First, to make progress towards legislative reform that advances equality and legal protections for LGBT+ people globally;

Second, to tackle tackling violence and discrimination;

Third, to improve access to public services;

And finally fourth, with particular resonance for you all today, to work with business to strengthen the economic case for LGBT+ equality.

We will empower business to advocate for positive change, cemented in an international business declaration.

‘Safe To Be Me’ is our ambition, not the current reality. As I have said, we know there is more to do here in the UK and we must continue to take steps to improve the global picture for LGBT+ people. Events that have unfolded in Afghanistan and Ukraine have brought this to the fore now more than ever.

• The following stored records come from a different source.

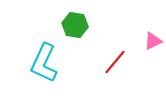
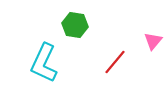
pink triangle: rotated 24 degrees counterclockwise
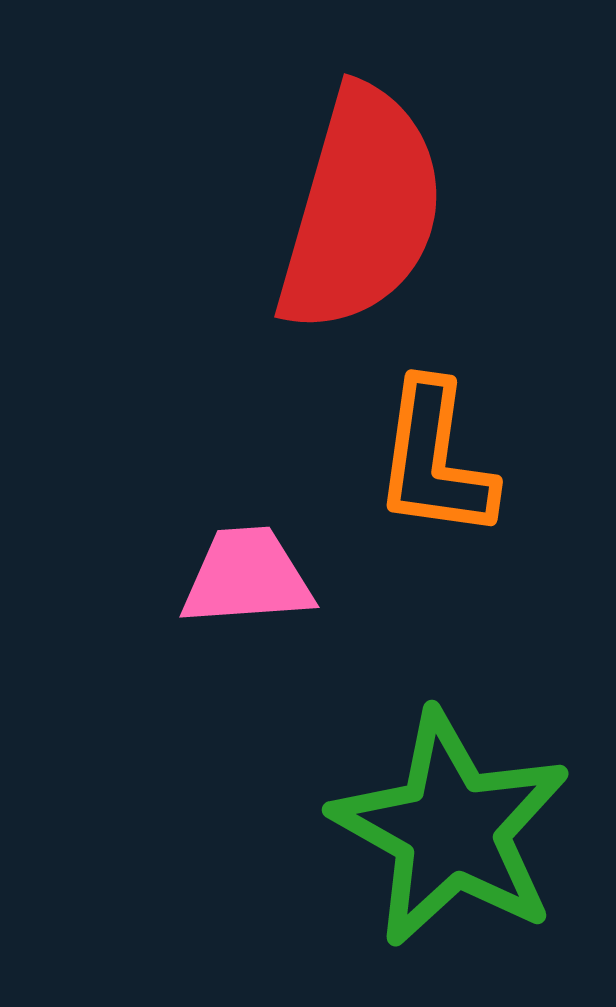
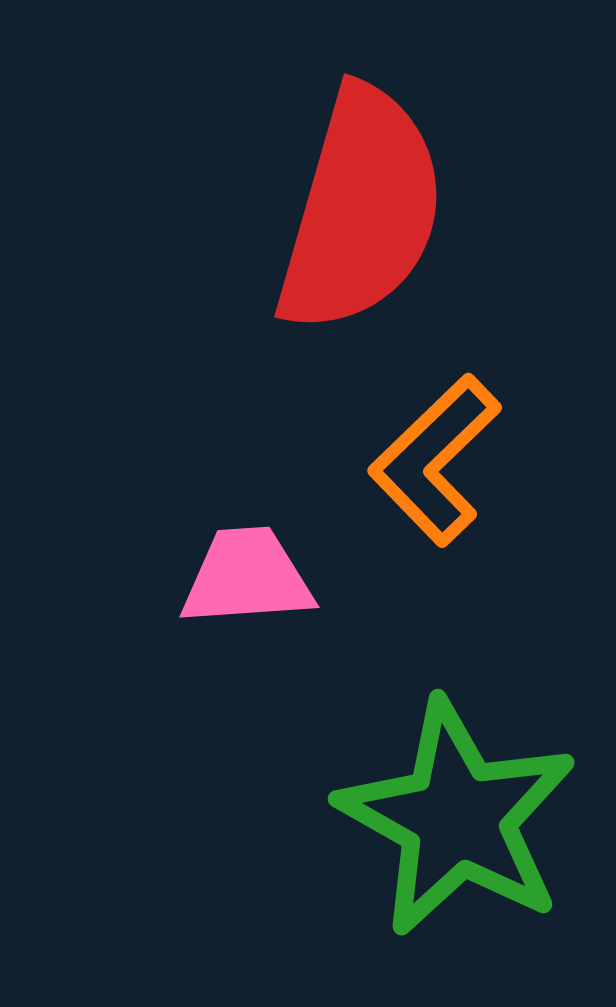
orange L-shape: rotated 38 degrees clockwise
green star: moved 6 px right, 11 px up
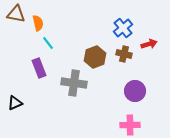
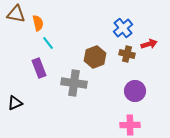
brown cross: moved 3 px right
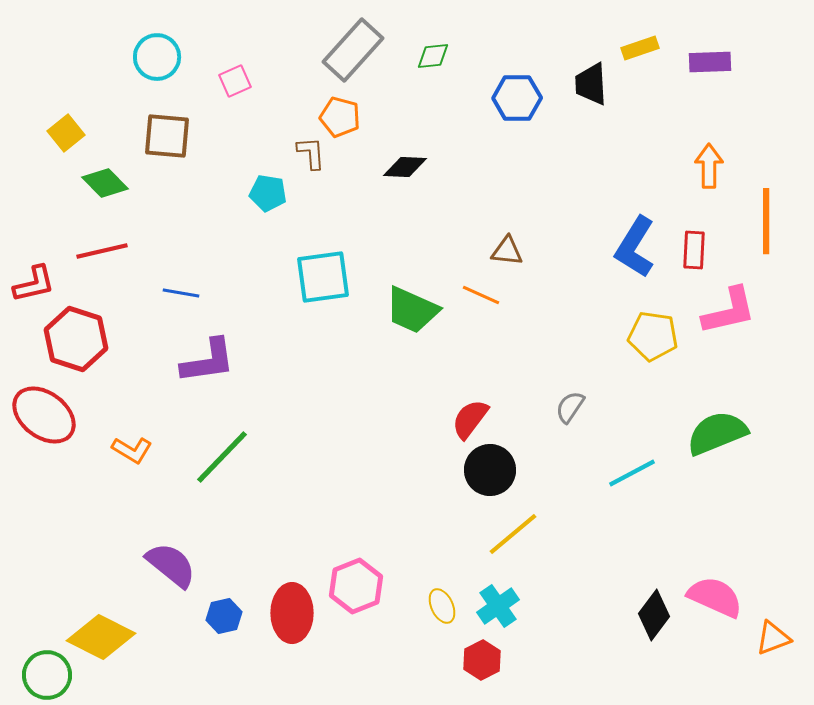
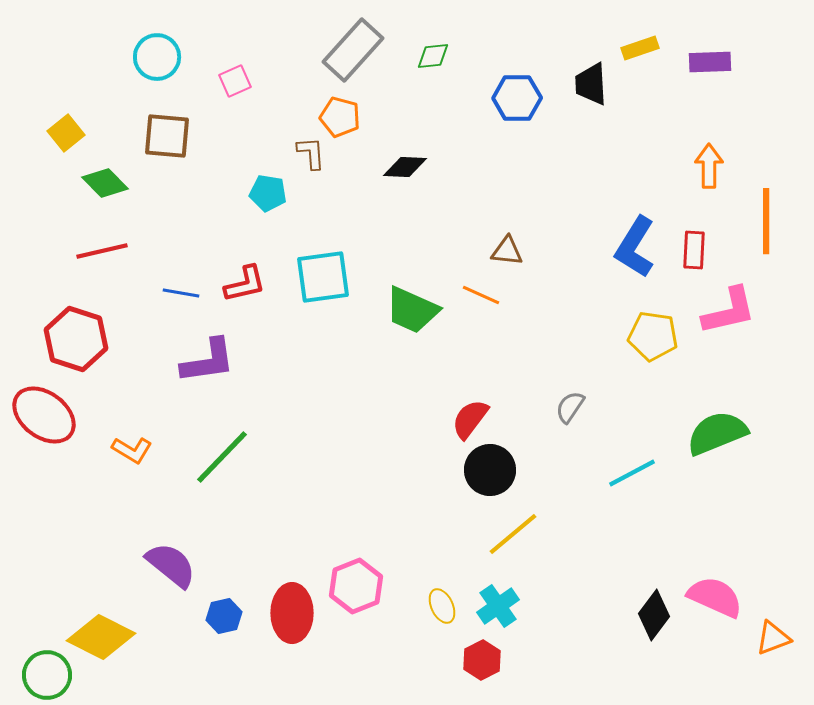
red L-shape at (34, 284): moved 211 px right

The conference will help us expand a network of liberty, promoting the fundamental principle that everyone, everywhere, should be free to love who they love and express themselves without being criminalised and without fear of violence.

I’m looking forward to welcoming a broad range of organisations and stakeholders for this landmark event.

I would like to finish by thanking you all for coming today and for being champions for change wherever you act in society. We should all have a right to be accepted for who we are.

Thank you for listening and I will leave you all to enjoy what no doubt promises to be a fascinating, thought-provoking and constructive day.